Но слишком честным воспитал себя узник, чтобы составлять гороскопы, которым не верил бы сам. В этом и была его давняя беда! При всей своей внутренней силе он оставался все же человеком, не лишенным слабостей и предрассудков. Однако в искренности ему никто не смог бы отказать ни теперь, при чтении по звездам судеб неизвестных ему людей, находясь в заточении, ни почти тридцать лет назад, когда коварное расположение звезд подсказало ему, что якобы пора действовать.
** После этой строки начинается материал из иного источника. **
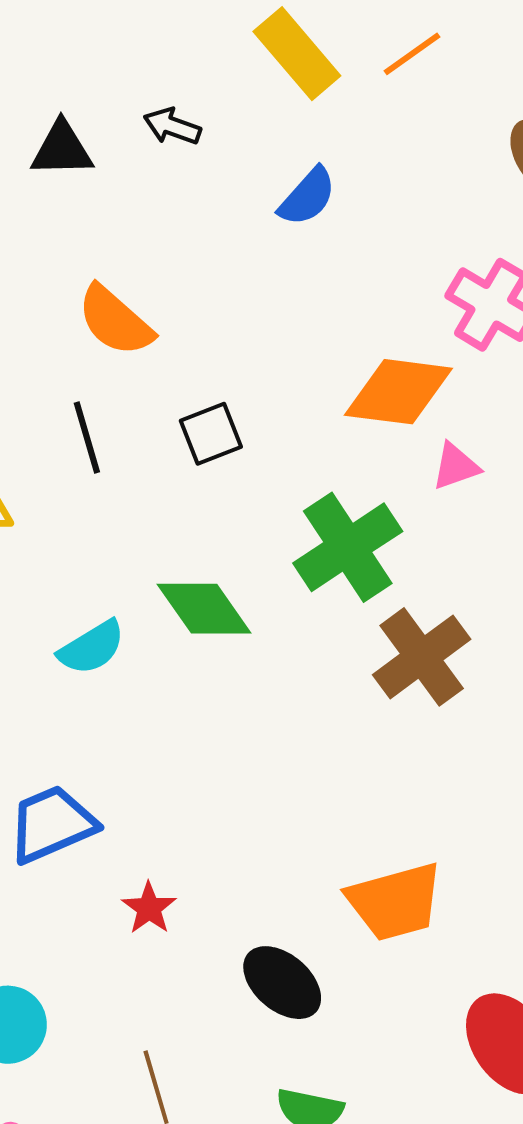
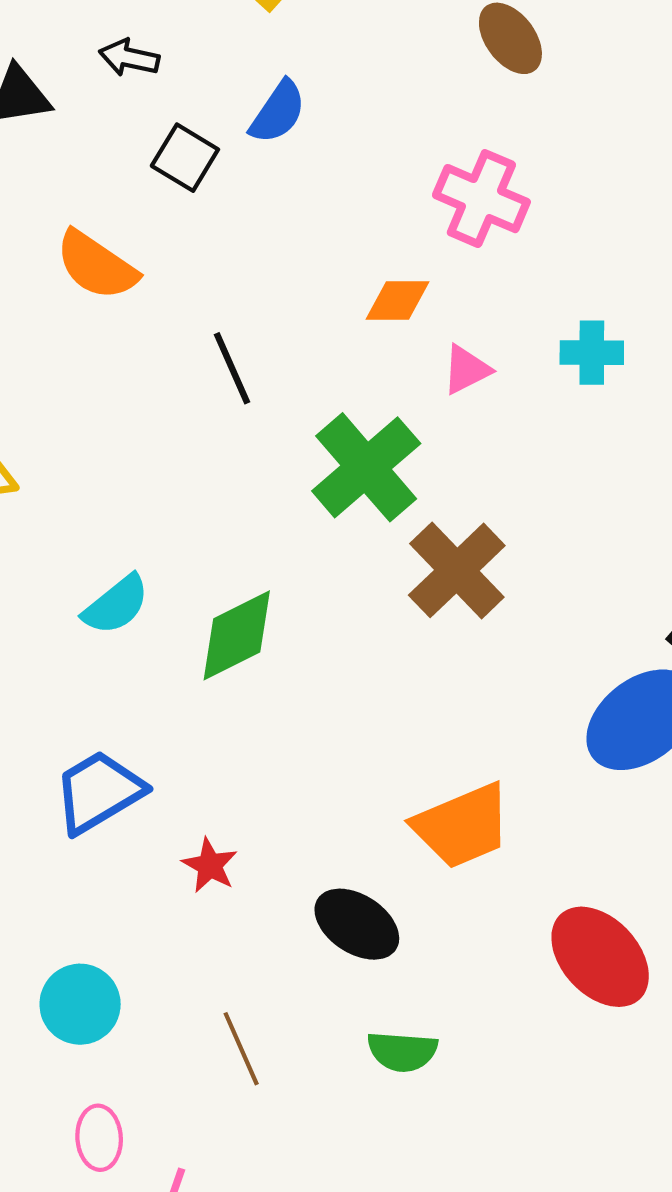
orange diamond: (398, 392) -> (397, 301), size x0.6
black square: (211, 434) -> (185, 158), moved, turned -30
black line: (87, 437) -> (232, 368), moved
green diamond: (204, 609) -> (237, 635), moved, turned -74

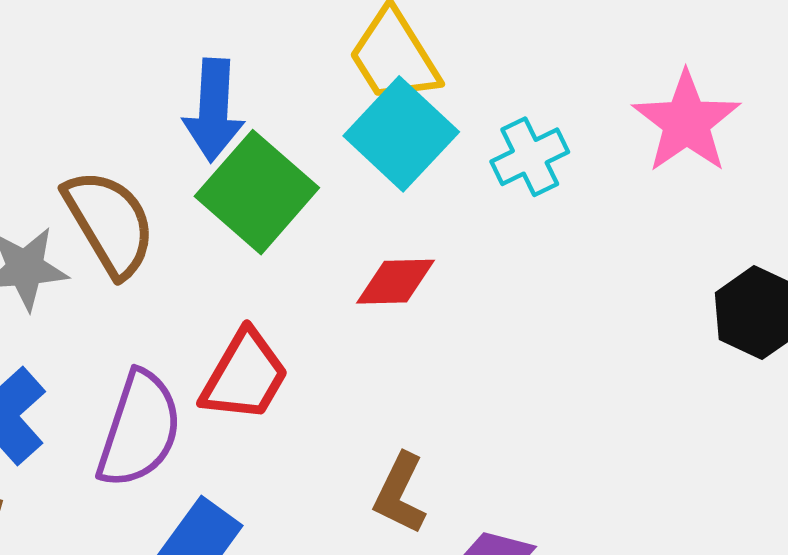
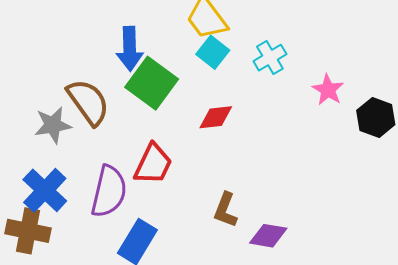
pink star: (686, 122) -> (328, 90), moved, size x0.7
cyan square: (401, 134) -> (213, 52), size x0.7

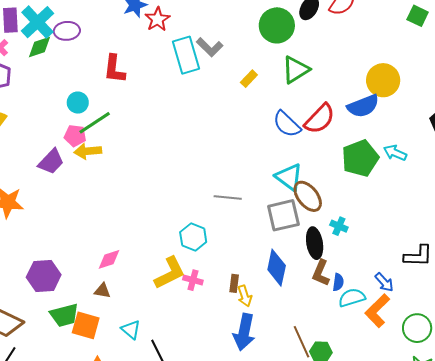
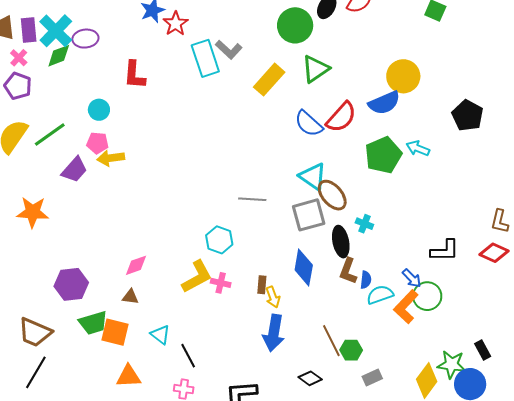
yellow rectangle: (249, 79) -> (269, 80), size x1.8
green line: (95, 123) -> (50, 135), moved
green circle: (417, 328) -> (427, 296), moved

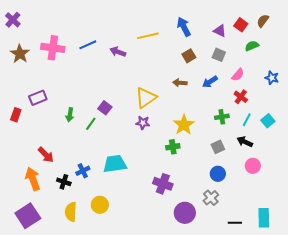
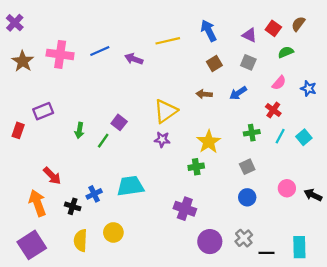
pink semicircle: (238, 75) -> (279, 83), moved
black arrow: (245, 142) -> (313, 195), moved
gray cross: (211, 198) -> (244, 238), moved

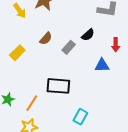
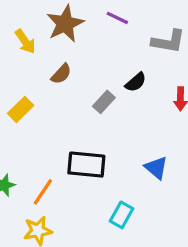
brown semicircle: (46, 39) -> (61, 74), moved
blue triangle: (102, 65) -> (156, 168), moved, turned 42

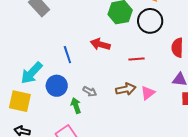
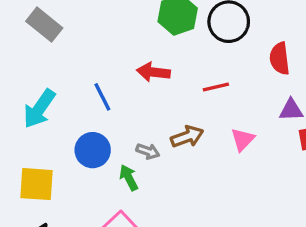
cyan arrow: (32, 73) -> (39, 109), moved
brown arrow: (126, 89) -> (187, 137), moved

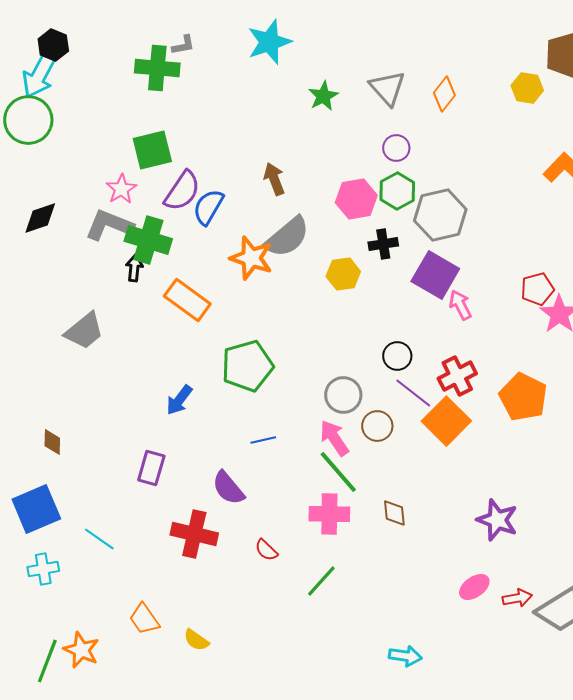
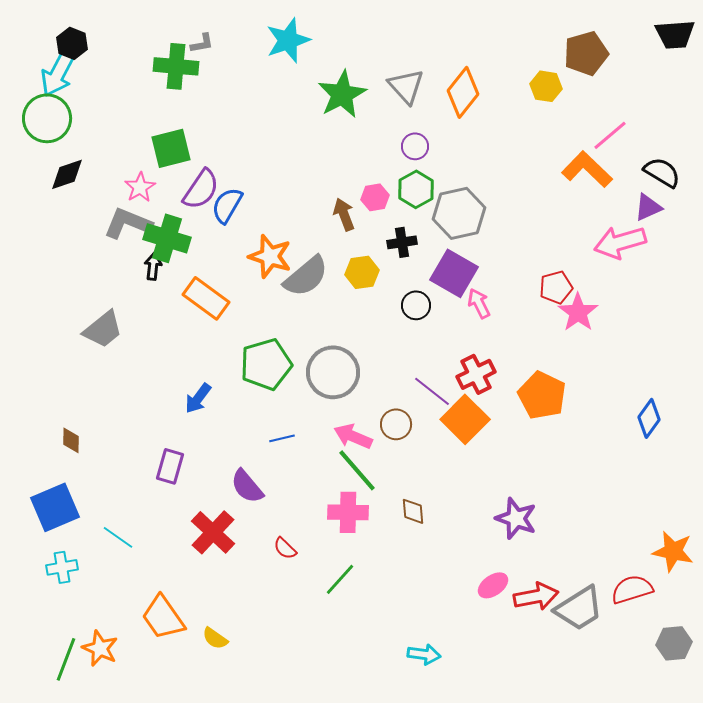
orange diamond: (444, 94) -> (463, 92), size x1.4
green star: (323, 96) -> (342, 94), size x1.6
brown arrow: (274, 179) -> (344, 214), moved
pink hexagon: (356, 199) -> (375, 197), size x0.7
black diamond: (40, 218) -> (67, 174), moved
gray semicircle: (287, 237) -> (306, 276), moved
black circle: (397, 356) -> (416, 305), moved
gray circle: (343, 395) -> (333, 372), moved, size x1.4
pink arrow: (334, 438) -> (353, 436), turned -33
red cross: (194, 534) -> (213, 532), turned 30
red arrow: (517, 598) -> (536, 596), size x1.5
orange trapezoid: (144, 619) -> (163, 617), size x1.4

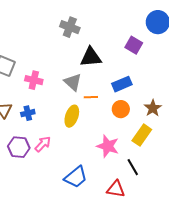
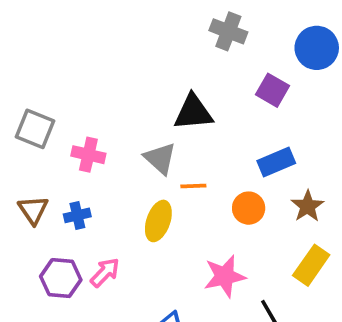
gray cross: (70, 27) -> (228, 31), moved
blue rectangle: (122, 84) -> (276, 162), moved
yellow rectangle: (142, 135) -> (311, 265), moved
pink star: (108, 146) -> (225, 276), turned -30

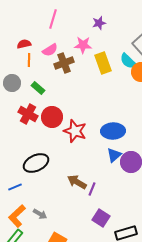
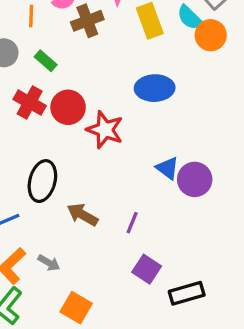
blue ellipse: (113, 131) -> (155, 88), moved
blue triangle: (114, 155) -> (167, 168), turned -42
black ellipse: (36, 163) -> (42, 181), turned -50
brown arrow: (77, 182) -> (82, 215), moved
И это время оживало в его кошмарах. Как живой виделся ему его боевой друг Маурицио де Ринальди, статный, смелый, увлеченный, весь бушующее пламя, рыцарь свободы! С ним вместе возглавляли они заговор против испанской короны, поработившей родную им Калабрию, а звезды подсказали Томмазо в этом дерзком деле успех!

Пламя восстания должно было вспыхнуть от факела, зажженного Томмазо, как он хотел думать, от Солнца, сливающегося у него с образом обожаемой матери.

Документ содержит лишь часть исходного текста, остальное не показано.